(GIVEN RECORDS)

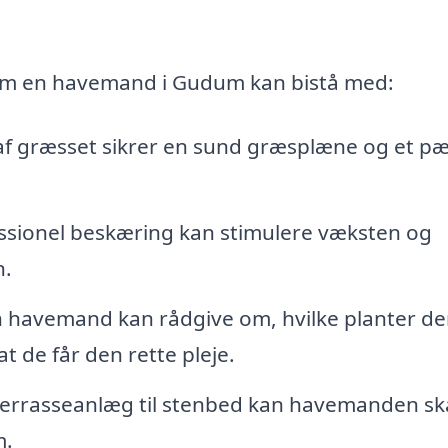
 som en havemand i Gudum kan bistå med:
f græsset sikrer en sund græsplæne og et p
ssionel beskæring kan stimulere væksten og
n.
 havemand kan rådgive om, hvilke planter de
at de får den rette pleje.
terrasseanlæg til stenbed kan havemanden s
m.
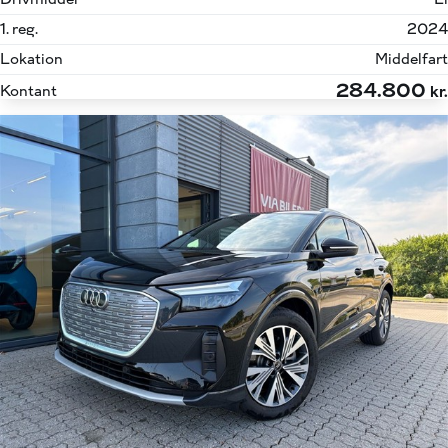
1. reg.
2024
Lokation
Middelfart
284.800
Kontant
kr.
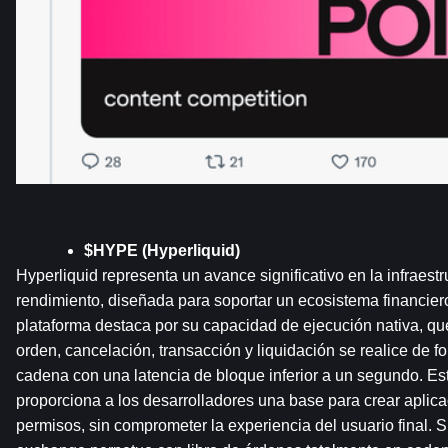
$HYPE (Hyperliquid)
Hyperliquid representa un avance significativo en la infraestr
rendimiento, diseñada para soportar un ecosistema financier
plataforma destaca por su capacidad de ejecución nativa, qu
orden, cancelación, transacción y liquidación se realice de fo
cadena con una latencia de bloque inferior a un segundo. Esta
proporciona a los desarrolladores una base para crear aplicac
permisos, sin comprometer la experiencia del usuario final. Su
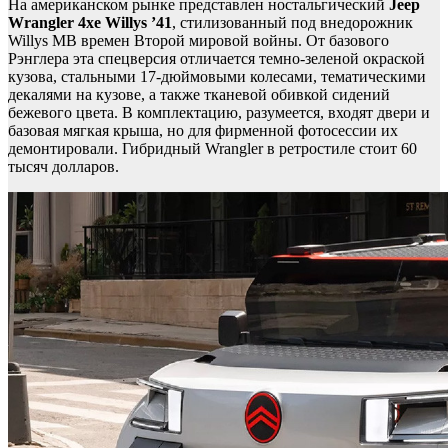
На американском рынке представлен ностальгический
Jeep
Wrangler 4xe Willys ’41
, стилизованный под внедорожник
Willys MB времен Второй мировой войны. От базового
Рэнглера эта спецверсия отличается темно-зеленой окраской
кузова, стальными 17-дюймовыми колесами, тематическими
декалями на кузове, а также тканевой обивкой сидений
бежевого цвета. В комплектацию, разумеется, входят двери и
базовая мягкая крыша, но для фирменной фотосессии их
демонтировали. Гибридный Wrangler в ретростиле стоит 60
тысяч долларов.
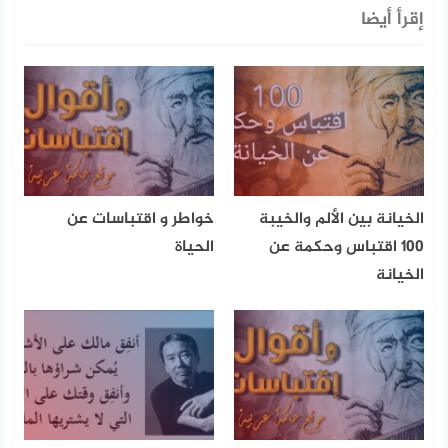
إقرأ أيضا
الخيانة بين الألم والخيبة
خواطر و اقتباسات عن
100 اقتباس وحكمة عن
الحياة
الخيانة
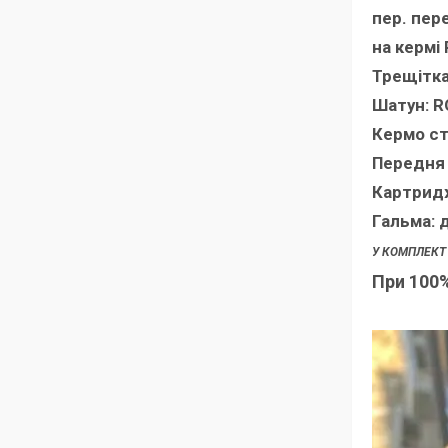
пер. пер
на кермі
Трещітка
Шатун: R
Кермо ст
Передня 
Картрид
Гальма: д
У КОМПЛЕКТ
При 100%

(End GIVEN RECORDS)

§ **WHAT YOU ARE ASKED TO DO**
Where the data includes pictures, leave them out and write out everything else exactly.

§ **OUTPUT OF THE TASK**
 som en havemand i Gudum kan bistå med:
f græsset sikrer en sund græsplæne og et p
ssionel beskæring kan stimulere væksten og
n.
 havemand kan rådgive om, hvilke planter de
at de får den rette pleje.
terrasseanlæg til stenbed kan havemanden s
m.
1. reg.
2024
Lokation
Middelfart
284.800
Kontant
kr.
$HYPE (Hyperliquid)
Hyperliquid representa un avance significativo en la infraestr
rendimiento, diseñada para soportar un ecosistema financier
plataforma destaca por su capacidad de ejecución nativa, qu
orden, cancelación, transacción y liquidación se realice de fo
cadena con una latencia de bloque inferior a un segundo. Esta
proporciona a los desarrolladores una base para crear aplicac
permisos, sin comprometer la experiencia del usuario final. Su
На американском рынке представлен ностальгический
Jeep
Wrangler 4xe Willys ’41
, стилизованный под внедорожник
Willys MB времен Второй мировой войны. От базового
Рэнглера эта спецверсия отличается темно-зеленой окраской
кузова, стальными 17-дюймовыми колесами, тематическими
декалями на кузове, а также тканевой обивкой сидений
бежевого цвета. В комплектацию, разумеется, входят двери и
базовая мягкая крыша, но для фирменной фотосессии их
демонтировали. Гибридный Wrangler в ретростиле стоит 60
тысяч долларов.
إقرأ أيضا
الخيانة بين الألم والخيبة
خواطر و اقتباسات عن
100 اقتباس وحكمة عن
الحياة
الخيانة
пер. пер
на кермі
Трещітка
Шатун: R
Кермо ст
Передня 
Картрид
Гальма: д
У КОМПЛЕКТ
При 100%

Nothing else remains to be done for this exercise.